Following the declaration, several national and institutional policy shifts occurred: funding bodies such as Wellcome Trust and Research Councils UK updated grant assessment frameworks, the European Commission referenced DORA principles in research integrity and evaluation guidance, and consortia including the Coalition for Advancing Research Assessment promoted practical tools for implementation. Universities such as University of Leiden, University of Amsterdam, University of Melbourne, and University of Toronto revised promotion dossiers to emphasize narrative CVs and responsible metrics. Publishers including PLOS and eLife adopted article-level indicators and transparent peer-review models, while research infrastructure projects like Crossref and Datacite expanded metadata practices to support discoverability and credit.
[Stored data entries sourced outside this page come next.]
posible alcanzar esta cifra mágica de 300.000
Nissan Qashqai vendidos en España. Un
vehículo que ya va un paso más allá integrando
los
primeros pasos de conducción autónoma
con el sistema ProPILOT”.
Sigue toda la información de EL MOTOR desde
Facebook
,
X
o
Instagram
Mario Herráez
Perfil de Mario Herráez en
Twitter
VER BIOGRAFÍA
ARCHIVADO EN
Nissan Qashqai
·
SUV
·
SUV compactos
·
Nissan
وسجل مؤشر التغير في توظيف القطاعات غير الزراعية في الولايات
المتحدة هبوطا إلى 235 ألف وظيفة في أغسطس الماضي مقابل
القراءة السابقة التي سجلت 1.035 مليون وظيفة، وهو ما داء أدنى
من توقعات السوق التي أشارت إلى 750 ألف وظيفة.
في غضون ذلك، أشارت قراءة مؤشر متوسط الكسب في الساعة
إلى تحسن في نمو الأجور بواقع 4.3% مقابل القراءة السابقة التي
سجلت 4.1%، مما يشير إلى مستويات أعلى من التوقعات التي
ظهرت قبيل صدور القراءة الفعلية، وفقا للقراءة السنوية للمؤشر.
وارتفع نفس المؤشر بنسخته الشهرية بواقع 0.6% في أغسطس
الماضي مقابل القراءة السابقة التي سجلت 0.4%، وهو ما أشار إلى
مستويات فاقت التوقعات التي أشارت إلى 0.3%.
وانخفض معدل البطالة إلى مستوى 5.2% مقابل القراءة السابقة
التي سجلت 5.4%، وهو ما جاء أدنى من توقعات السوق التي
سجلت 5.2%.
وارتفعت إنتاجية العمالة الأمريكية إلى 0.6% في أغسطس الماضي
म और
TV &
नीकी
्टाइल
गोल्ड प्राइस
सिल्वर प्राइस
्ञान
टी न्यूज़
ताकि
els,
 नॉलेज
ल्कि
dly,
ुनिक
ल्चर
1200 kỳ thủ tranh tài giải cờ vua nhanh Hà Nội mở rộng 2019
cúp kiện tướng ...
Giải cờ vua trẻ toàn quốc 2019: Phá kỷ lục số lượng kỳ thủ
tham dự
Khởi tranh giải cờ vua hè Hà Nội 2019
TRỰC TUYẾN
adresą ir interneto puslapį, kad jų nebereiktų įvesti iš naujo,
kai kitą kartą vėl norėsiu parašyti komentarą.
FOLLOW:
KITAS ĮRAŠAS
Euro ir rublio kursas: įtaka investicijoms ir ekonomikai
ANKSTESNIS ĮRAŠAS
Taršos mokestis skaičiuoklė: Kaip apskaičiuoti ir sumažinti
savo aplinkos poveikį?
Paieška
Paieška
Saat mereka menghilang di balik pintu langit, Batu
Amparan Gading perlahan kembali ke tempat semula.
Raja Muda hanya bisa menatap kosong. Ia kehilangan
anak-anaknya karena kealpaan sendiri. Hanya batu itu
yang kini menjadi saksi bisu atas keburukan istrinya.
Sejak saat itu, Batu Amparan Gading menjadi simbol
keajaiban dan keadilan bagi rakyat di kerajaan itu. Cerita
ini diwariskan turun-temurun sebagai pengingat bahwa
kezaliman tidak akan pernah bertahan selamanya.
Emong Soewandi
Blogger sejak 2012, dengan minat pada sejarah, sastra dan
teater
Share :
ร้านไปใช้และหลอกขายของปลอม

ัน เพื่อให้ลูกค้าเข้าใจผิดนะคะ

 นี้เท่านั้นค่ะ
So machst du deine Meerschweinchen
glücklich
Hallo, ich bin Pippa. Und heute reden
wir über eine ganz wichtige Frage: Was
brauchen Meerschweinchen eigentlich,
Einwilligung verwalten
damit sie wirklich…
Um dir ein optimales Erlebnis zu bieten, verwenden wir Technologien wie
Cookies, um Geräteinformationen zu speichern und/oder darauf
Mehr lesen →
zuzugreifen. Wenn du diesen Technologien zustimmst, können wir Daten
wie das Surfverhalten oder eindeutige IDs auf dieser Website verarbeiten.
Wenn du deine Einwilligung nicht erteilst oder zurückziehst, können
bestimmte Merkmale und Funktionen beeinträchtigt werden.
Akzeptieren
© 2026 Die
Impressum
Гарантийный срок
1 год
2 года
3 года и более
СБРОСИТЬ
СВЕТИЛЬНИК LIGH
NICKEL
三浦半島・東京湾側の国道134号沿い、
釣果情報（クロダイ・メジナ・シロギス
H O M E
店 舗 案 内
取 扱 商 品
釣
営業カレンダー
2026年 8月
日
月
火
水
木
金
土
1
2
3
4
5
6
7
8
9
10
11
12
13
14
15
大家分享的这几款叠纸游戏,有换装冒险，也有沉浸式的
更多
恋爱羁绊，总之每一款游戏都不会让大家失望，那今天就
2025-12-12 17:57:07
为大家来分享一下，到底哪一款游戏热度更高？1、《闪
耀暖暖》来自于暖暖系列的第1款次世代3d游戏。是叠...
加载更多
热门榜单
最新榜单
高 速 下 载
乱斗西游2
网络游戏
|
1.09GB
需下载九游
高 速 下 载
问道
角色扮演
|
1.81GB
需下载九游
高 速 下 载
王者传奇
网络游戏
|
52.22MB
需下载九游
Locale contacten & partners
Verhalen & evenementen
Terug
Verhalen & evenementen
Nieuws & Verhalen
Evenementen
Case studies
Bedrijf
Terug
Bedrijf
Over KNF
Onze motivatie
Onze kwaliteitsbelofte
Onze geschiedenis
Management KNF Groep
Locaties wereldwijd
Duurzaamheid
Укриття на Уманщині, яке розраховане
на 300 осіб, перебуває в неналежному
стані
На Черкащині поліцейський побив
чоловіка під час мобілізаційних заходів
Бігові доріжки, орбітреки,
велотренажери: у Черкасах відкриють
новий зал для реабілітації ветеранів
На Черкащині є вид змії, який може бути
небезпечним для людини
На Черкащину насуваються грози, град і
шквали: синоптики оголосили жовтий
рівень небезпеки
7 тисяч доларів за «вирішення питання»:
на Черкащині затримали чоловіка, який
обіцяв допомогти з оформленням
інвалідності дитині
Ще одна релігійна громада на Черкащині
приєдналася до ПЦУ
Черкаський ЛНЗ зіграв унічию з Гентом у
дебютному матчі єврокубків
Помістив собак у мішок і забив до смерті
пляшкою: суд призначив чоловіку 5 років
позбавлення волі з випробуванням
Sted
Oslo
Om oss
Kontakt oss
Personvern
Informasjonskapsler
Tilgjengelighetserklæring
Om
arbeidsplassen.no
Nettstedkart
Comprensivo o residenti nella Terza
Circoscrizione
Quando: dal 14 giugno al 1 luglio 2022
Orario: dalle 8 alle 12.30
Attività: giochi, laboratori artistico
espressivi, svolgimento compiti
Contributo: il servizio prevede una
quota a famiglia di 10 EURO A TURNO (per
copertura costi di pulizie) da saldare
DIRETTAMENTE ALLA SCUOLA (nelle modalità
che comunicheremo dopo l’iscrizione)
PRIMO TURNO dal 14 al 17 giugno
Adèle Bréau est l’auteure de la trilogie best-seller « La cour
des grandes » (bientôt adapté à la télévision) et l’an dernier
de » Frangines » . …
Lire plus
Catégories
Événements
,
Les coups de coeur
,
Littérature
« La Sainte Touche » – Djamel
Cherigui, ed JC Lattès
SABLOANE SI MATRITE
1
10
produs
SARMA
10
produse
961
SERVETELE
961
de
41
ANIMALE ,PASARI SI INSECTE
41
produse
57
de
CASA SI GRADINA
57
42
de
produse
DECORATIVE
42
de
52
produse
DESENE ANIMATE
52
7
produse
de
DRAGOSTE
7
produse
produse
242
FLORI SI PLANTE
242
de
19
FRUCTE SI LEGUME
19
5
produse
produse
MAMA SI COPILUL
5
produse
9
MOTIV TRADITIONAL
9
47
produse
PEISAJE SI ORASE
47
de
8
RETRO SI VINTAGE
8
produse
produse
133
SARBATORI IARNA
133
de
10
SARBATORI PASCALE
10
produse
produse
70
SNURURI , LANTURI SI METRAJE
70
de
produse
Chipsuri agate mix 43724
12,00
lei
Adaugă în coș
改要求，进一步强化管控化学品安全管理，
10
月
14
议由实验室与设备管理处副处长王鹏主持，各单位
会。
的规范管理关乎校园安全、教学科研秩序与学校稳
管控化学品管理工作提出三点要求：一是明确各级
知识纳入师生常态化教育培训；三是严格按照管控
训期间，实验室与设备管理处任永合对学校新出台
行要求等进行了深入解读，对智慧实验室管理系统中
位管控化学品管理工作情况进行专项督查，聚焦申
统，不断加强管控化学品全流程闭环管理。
The declaration is linked to parallel efforts: the Leiden Manifesto for research metrics, the Metric Tide report commissioned by Research England, the formation of the Coalition for Advancing Research Assessment (CoARA), and the work of Committee on Publication Ethics on ethical publishing. Technological and policy developments intersecting with DORA include widespread adoption of ORCID, growth of preprint servers such as bioRxiv and medRxiv, and open science movements championed by Plan S and funders like Horizon Europe. Ongoing dialogues involve stakeholders from European University Association, Association of American Universities, and global funders shaping next-generation research assessment frameworks.